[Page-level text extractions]
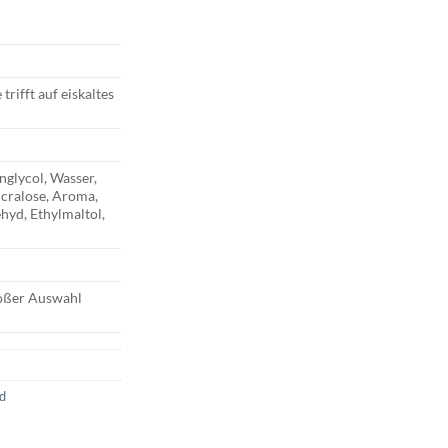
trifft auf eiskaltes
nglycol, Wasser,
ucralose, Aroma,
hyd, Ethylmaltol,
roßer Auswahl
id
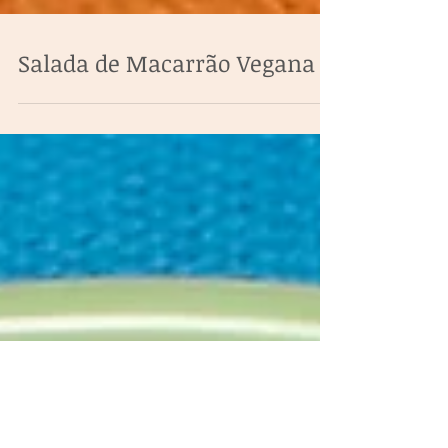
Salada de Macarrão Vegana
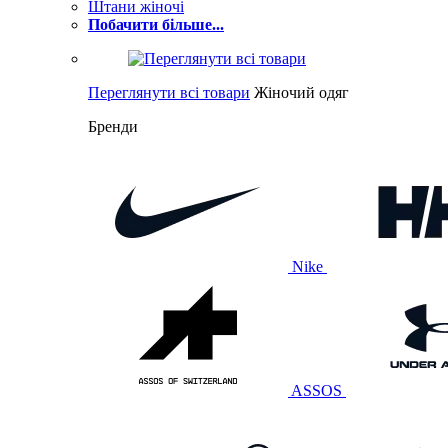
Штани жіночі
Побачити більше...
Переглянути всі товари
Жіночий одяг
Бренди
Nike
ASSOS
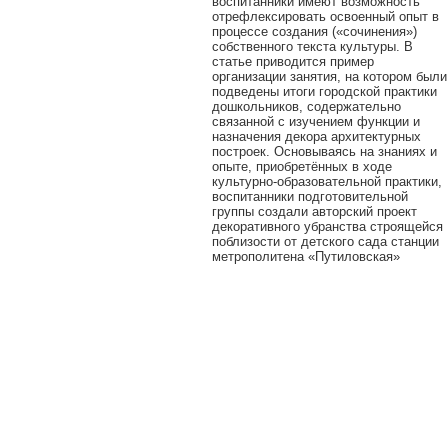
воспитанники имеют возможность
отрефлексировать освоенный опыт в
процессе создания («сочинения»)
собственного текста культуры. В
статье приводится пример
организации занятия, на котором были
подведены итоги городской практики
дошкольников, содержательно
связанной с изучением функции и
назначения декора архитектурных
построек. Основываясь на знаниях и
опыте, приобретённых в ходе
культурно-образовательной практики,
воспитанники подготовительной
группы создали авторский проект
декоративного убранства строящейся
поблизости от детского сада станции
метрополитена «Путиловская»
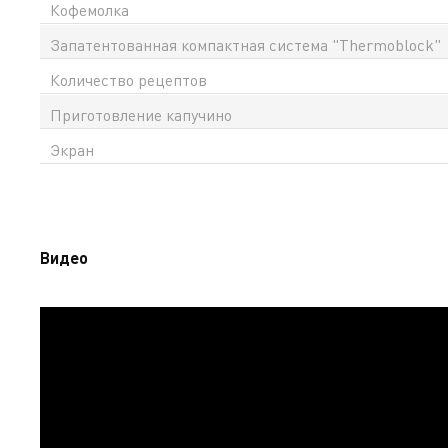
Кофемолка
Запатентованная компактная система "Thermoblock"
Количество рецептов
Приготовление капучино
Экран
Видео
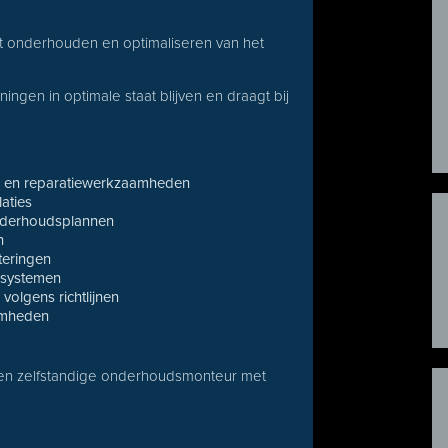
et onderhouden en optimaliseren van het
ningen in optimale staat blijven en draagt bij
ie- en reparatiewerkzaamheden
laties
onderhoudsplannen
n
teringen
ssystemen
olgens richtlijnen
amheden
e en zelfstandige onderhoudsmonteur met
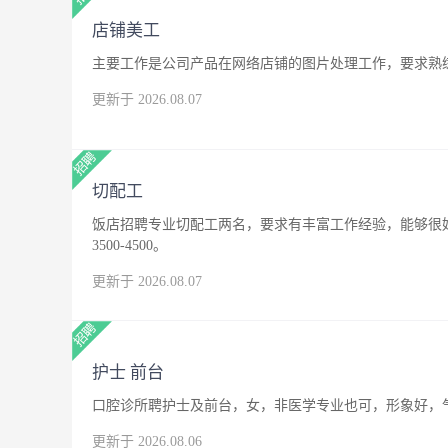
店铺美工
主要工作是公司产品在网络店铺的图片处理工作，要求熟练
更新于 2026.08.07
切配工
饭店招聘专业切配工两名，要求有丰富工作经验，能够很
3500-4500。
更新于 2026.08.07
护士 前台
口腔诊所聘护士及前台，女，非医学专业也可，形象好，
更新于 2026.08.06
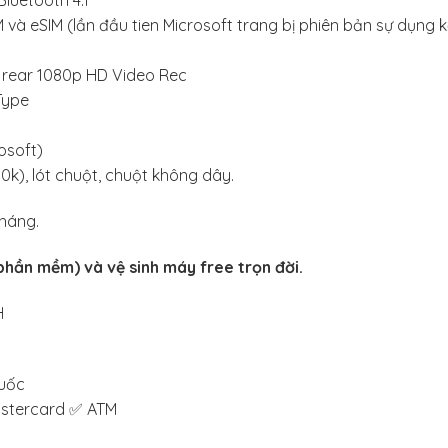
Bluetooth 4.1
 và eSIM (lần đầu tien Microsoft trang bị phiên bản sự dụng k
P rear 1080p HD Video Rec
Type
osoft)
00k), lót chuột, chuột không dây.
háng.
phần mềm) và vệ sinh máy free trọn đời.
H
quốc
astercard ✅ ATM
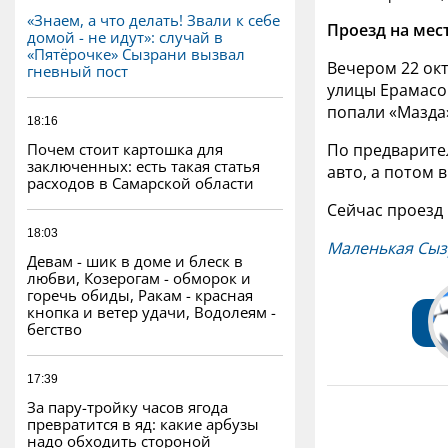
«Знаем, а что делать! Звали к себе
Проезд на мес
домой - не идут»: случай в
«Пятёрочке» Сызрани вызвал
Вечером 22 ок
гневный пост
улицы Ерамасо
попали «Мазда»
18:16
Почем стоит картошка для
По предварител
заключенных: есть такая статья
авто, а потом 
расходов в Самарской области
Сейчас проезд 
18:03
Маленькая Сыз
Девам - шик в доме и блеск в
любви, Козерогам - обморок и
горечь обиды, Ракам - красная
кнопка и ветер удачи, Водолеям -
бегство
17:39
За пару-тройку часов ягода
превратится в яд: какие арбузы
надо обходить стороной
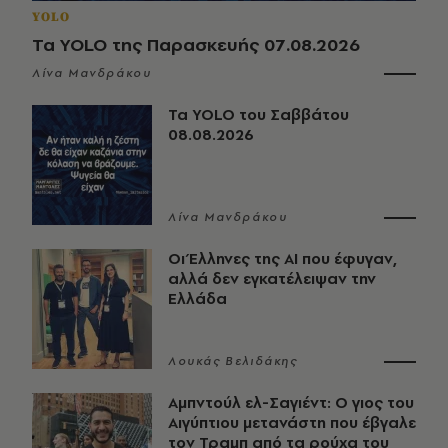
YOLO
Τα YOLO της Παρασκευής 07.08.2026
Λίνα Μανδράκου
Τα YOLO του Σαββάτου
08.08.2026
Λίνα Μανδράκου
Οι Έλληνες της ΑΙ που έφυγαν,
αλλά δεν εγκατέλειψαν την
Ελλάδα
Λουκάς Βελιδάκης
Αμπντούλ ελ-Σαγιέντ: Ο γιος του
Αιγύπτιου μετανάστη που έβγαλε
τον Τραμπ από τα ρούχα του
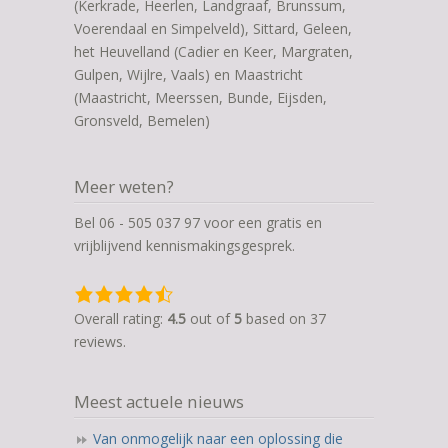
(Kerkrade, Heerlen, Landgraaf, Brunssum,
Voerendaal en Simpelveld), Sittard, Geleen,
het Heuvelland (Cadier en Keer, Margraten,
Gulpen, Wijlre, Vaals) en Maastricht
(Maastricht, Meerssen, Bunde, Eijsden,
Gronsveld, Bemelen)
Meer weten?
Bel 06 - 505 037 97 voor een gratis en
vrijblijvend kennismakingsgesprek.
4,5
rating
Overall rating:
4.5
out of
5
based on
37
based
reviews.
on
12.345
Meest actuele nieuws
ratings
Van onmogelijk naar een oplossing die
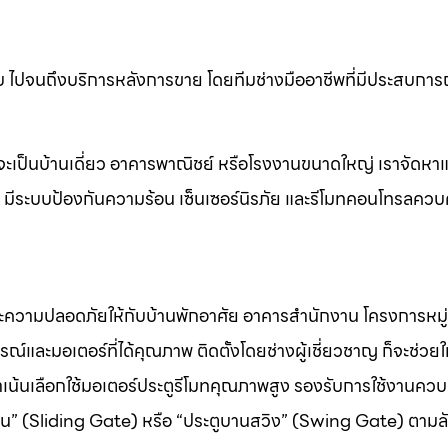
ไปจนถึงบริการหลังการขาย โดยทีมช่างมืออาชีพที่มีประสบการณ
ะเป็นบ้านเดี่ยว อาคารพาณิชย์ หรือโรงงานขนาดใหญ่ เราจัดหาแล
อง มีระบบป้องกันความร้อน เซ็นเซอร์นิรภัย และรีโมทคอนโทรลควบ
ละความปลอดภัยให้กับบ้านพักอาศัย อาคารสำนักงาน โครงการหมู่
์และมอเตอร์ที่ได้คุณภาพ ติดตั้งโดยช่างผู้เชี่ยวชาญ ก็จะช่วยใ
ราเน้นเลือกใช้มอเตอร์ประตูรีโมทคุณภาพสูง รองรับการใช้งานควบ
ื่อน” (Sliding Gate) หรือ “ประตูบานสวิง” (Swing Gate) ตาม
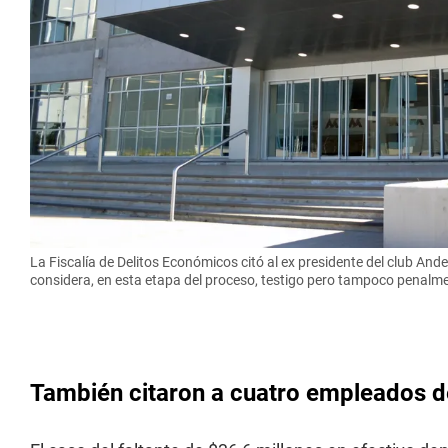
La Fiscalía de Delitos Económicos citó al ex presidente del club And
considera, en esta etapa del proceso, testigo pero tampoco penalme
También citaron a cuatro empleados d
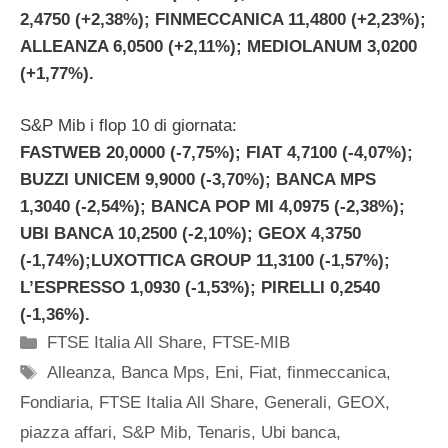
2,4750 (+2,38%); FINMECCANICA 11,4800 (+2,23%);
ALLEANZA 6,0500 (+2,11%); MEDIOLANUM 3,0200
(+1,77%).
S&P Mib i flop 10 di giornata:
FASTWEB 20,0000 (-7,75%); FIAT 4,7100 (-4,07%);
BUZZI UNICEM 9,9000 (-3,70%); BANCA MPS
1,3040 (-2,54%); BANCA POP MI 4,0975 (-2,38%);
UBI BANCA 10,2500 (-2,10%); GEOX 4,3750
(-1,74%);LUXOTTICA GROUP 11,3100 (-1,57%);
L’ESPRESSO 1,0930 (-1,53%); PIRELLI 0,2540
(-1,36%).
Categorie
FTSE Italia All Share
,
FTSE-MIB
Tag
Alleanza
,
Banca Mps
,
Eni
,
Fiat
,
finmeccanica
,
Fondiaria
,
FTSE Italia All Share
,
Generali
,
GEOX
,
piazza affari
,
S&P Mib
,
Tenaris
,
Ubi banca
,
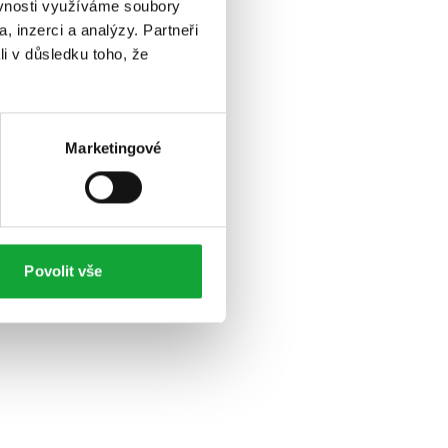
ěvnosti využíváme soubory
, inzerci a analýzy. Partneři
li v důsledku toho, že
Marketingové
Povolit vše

Work to complete
Quote the data above in full and without alteration; skip the pictures.

Response below
trifft auf eiskaltes
nglycol, Wasser,
ucralose, Aroma,
hyd, Ethylmaltol,
roßer Auswahl
id
Salada de Macarrão Vegana
Штани жіночі
Побачити більше...
Переглянути всі товари
Жіночий одяг
Бренди
Nike
ASSOS
воспитанники имеют возможность
отрефлексировать освоенный опыт в
процессе создания («сочинения»)
собственного текста культуры. В
статье приводится пример
организации занятия, на котором были
подведены итоги городской практики
дошкольников, содержательно
связанной с изучением функции и
назначения декора архитектурных
построек. Основываясь на знаниях и
опыте, приобретённых в ходе
культурно-образовательной практики,
воспитанники подготовительной
группы создали авторский проект
декоративного убранства строящейся
поблизости от детского сада станции
метрополитена «Путиловская»
Кофемолка
Запатентованная компактная система "Thermoblock"
Количество рецептов
Приготовление капучино
Экран
Видео
et onderhouden en optimaliseren van het
ningen in optimale staat blijven en draagt bij
ie- en reparatiewerkzaamheden
laties
onderhoudsplannen
n
teringen
ssystemen
olgens richtlijnen
amheden
e en zelfstandige onderhoudsmonteur met
店铺美工
主要工作是公司产品在网络店铺的图片处理工作，要求熟练
更新于 2026.08.07
切配工
饭店招聘专业切配工两名，要求有丰富工作经验，能够很
3500-4500。
更新于 2026.08.07
护士 前台
口腔诊所聘护士及前台，女，非医学专业也可，形象好，
更新于 2026.08.06
Bluetooth 4.1
 và eSIM (lần đầu tien Microsoft trang bị phiên bản sự dụng k
P rear 1080p HD Video Rec
Type
osoft)
00k), lót chuột, chuột không dây.
háng.
phần mềm) và vệ sinh máy free trọn đời.
H
quốc
astercard ✅ ATM
«Знаем, а что делать! Звали к себе
Проезд на мес
домой - не идут»: случай в
«Пятёрочке» Сызрани вызвал
Вечером 22 ок
гневный пост
улицы Ерамасо
попали «Мазда»
18:16
Почем стоит картошка для
По предварител
заключенных: есть такая статья
авто, а потом 
расходов в Самарской области
Сейчас проезд 
18:03
Маленькая Сыз
Девам - шик в доме и блеск в
любви, Козерогам - обморок и
горечь обиды, Ракам - красная
кнопка и ветер удачи, Водолеям -
бегство
17:39
За пару-тройку часов ягода
превратится в яд: какие арбузы
надо обходить стороной
YOLO
Τα YOLO της Παρασκευής 07.08.2026
Λίνα Μανδράκου
Τα YOLO του Σαββάτου
08.08.2026
Λίνα Μανδράκου
Οι Έλληνες της ΑΙ που έφυγαν,
αλλά δεν εγκατέλειψαν την
Ελλάδα
Λουκάς Βελιδάκης
Αμπντούλ ελ-Σαγιέντ: Ο γιος του
Αιγύπτιου μετανάστη που έβγαλε
τον Τραμπ από τα ρούχα του
(Kerkrade, Heerlen, Landgraaf, Brunssum,
Voerendaal en Simpelveld), Sittard, Geleen,
het Heuvelland (Cadier en Keer, Margraten,
Gulpen, Wijlre, Vaals) en Maastricht
(Maastricht, Meerssen, Bunde, Eijsden,
Gronsveld, Bemelen)
Meer weten?
Bel 06 - 505 037 97 voor een gratis en
vrijblijvend kennismakingsgesprek.
4,5
rating
Overall rating:
4.5
out of
5
based on
37
based
reviews.
on
12.345
Meest actuele nieuws
ratings
Van onmogelijk naar een oplossing die
ไปจนถึงบริการหลังการขาย โดยทีมช่างมืออาชีพที่มีประสบการณ
ะเป็นบ้านเดี่ยว อาคารพาณิชย์ หรือโรงงานขนาดใหญ่ เราจัดหาแล
อง มีระบบป้องกันความร้อน เซ็นเซอร์นิรภัย และรีโมทคอนโทรลควบ
ละความปลอดภัยให้กับบ้านพักอาศัย อาคารสำนักงาน โครงการหมู่
์และมอเตอร์ที่ได้คุณภาพ ติดตั้งโดยช่างผู้เชี่ยวชาญ ก็จะช่วยใ
ราเน้นเลือกใช้มอเตอร์ประตูรีโมทคุณภาพสูง รองรับการใช้งานควบ
ื่อน” (Sliding Gate) หรือ “ประตูบานสวิง” (Swing Gate) ตาม
La Fiscalía de Delitos Económicos citó al ex presidente del club And
considera, en esta etapa del proceso, testigo pero tampoco penalme
También citaron a cuatro empleados d
2,4750 (+2,38%); FINMECCANICA 11,4800 (+2,23%);
ALLEANZA 6,0500 (+2,11%); MEDIOLANUM 3,0200
(+1,77%).
S&P Mib i flop 10 di giornata:
FASTWEB 20,0000 (-7,75%); FIAT 4,7100 (-4,07%);
BUZZI UNICEM 9,9000 (-3,70%); BANCA MPS
1,3040 (-2,54%); BANCA POP MI 4,0975 (-2,38%);
UBI BANCA 10,2500 (-2,10%); GEOX 4,3750
(-1,74%);LUXOTTICA GROUP 11,3100 (-1,57%);
L’ESPRESSO 1,0930 (-1,53%); PIRELLI 0,2540
(-1,36%).
Categorie
FTSE Italia All Share
,
FTSE-MIB
Tag
Alleanza
,
Banca Mps
,
Eni
,
Fiat
,
finmeccanica
,
Fondiaria
,
FTSE Italia All Share
,
Generali
,
GEOX
,
piazza affari
,
S&P Mib
,
Tenaris
,
Ubi banca
,
ěvnosti využíváme soubory
, inzerci a analýzy. Partneři
li v důsledku toho, že
Marketingové
Povolit vše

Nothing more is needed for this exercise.